Monday, August 31, 2015

A Map to The Stars

August 31, 2015
   I remember sitting in art class at Mohave County Union High School and looking out the window as the wind stripped the paint off a '64 Ford Falcon. I had a burning desire to become an artist but I didn't have a clue on how to get there. And nobody in Kingman seemed to know the route, which, when I think about it, is probably why they were in Kingman.

   I made a vow that if I ever figured out how to become an artist I would go to any classroom, anywhere, to tell kids what I know. That is why I'm going to NAU on Wednesday to talk to two classes of incoming freshmen about the perils and rewards of a career in the media.
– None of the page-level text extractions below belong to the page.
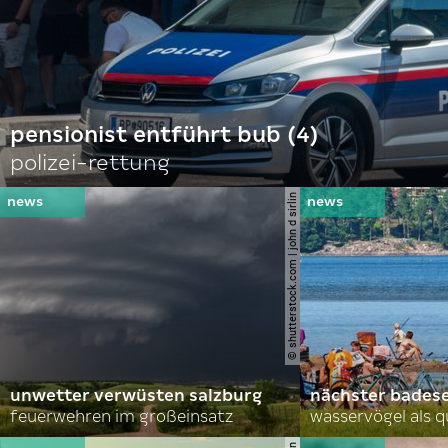
pensionist entführt bub (4)
polizei-rettung
© shutterstock.com | john d sirlin
unwetter verwüsten salzburg
nächster bades
feuerwehren im großeinsatz
wasservögel als q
   The El Trovatore Motel has long been a beacon at the top of the hill before you drop down into the old part of town. And, as I've mentioned before, it was right across the street from my dad's Phillips 66 service station.

   Also, as previously mentioned, the new owner of the motel insisted on giving me a map. Here it is with his notations on where the stars of Kingman were located.

A map to the stars of Kingman, Arizona

   My host was clearly trying to impress me with his knowledge of the area. "Pamela Anderson was once arrested here." Really? For what? "Riding a motorcycle without a license." Of all the hot rodders that grew up here (Billy Logas, anyone?) he trots out some false-chested has-been actress as Kingman's claim to fame? I flashed back on all the kids I knew who ripped along the surrounding dusty streets with no license and no cares. Hell, Denny Stahl rode his Ducati straight up the cut behind my dad's gas station, right across the street from where we were talking. I glanced out the window and saw that the cut was still there, but, of course the gas station is gone and Denny is long gone and like most men my age I wondered where that cherry Ducati is today. Not that the guy would even care, but for some strange reason, I care. Why?

   As the Kingman I grew up in fades beyond recognition why does it matter to me that I watched Edge of Eternity being filmed around Kingman in 1959? And a scene was filmed right outside the door of the motel office, but somehow I knew he didn't really care about that either, so I held my tongue—something I am somewhat notorious for not being able to do.

   Maturity? Or, a tired acceptance that betrays a deep, desperate yearning?

Daily Whip Out: "The Leaning Wreck"

"The past doesn't disappear so that we can write about it."